Hey peoples! Happy new month. June sneaked up on me when I wasn't looking but it's all good, I'm thankful. I'm glad May is over. May was one hell of a month. May May May. You strengthened me sha, you made me push harder, pray harder, think bigger. Do you know that at some point in May I began to self-destruct, self-sabotage just a little. I wasn't depressed, I was just dealing with things that made me not care. May! Dang, you messed with my head. But here's the amazing thing about May; nobody could have ever guessed it. To everyone I was doing great, I was overly happy in fact. For the first time in a long time I kept my problems to myself and chose to find answers, succor and happiness from within. And boy, am I glad I did that! A problem shared isn't always half solved, please know this. Some people will only compound matters.
But I would be lying if I said May was all bad. LOL. I don't know why or how but all at once everything started to come together, suddenly sunshine peeked through the clouds. All at once my phones started to ring and rejection turned to redemption. It was as though my fairy godmother waved her wand in my direction and sprinkled gold dust on everything and everything became golden. May...

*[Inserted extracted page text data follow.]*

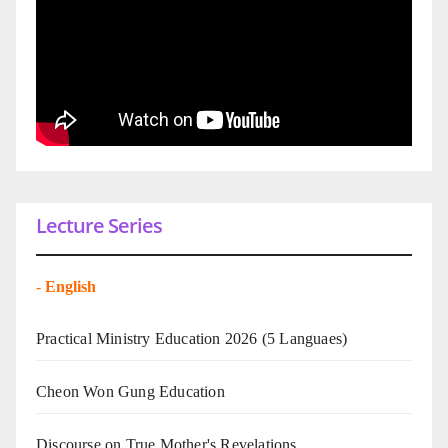
Lecture Series
-
English
Practical Ministry Education 2026
(5 Languaes)
Cheon Won Gung Education
Discourse on True Mother's Revelations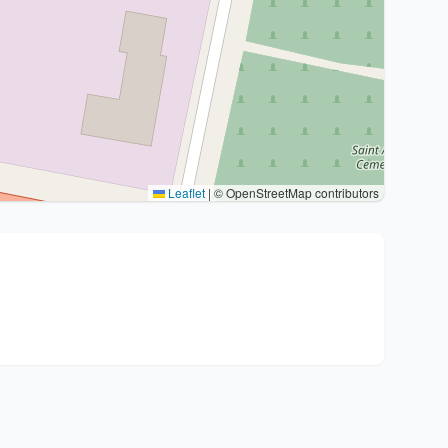
Leaflet
|
© OpenStreetMap contributors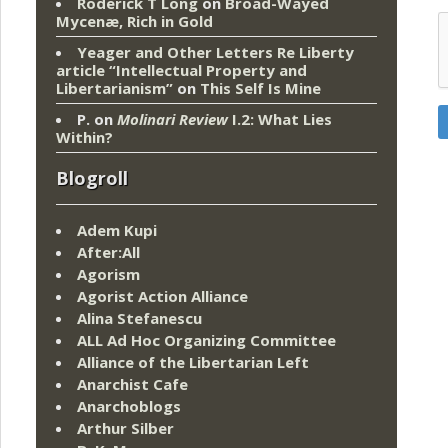
Roderick T Long
on
Broad-Wayed
Mycenæ, Rich in Gold
Yeager and Other Letters Re Liberty
article “Intellectual Property and
Libertarianism”
on
This Self Is Mine
P.
on
Molinari Review
I.2: What Lies
Within?
Blogroll
Adem Kupi
After:All
Agorism
Agorist Action Alliance
Alina Stefanescu
ALL Ad Hoc Organizing Committee
Alliance of the Libertarian Left
Anarchist Cafe
Anarchoblogs
Arthur Silber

You were one hell of a month. I pray for everyone who's going through situations that seem extremely bleak, I pray that your sunshine peeks through the clouds and that happiness finds you again. I pray that little by little, in mysterious ways, things begin to fall into place, your prayers get answered even when you weren't expectant and your dreams begin to come true. I pray that June will be the start of many good things for you.
My problems made me push harder and guess what, had I not faced what I faced, I would not even received the blessings I eventually did. You know, it's just like what someone once said to me; "I had to hit rock bottom to get to the top". Don't let your challenges be the ruination of you, let them be the stones with which you build your character, strength and resolve. Let your tears count for something!
My life is an amazement, even to me. This God that I serve, He knows my name and He loves me, His love for me confounds me because I'm so undeserving. Yet, He doesn't even seem to notice. LOL!
I'll mail the recipients of the size 42 shoes later today. Buby, Itse, Joy Oke and one last person. Please try and pick them up from the Island, preferably during the weekend. I have another giveaway coming up soon, I just get too lazy to take pictures.
Happy New Month people. Stay beautiful!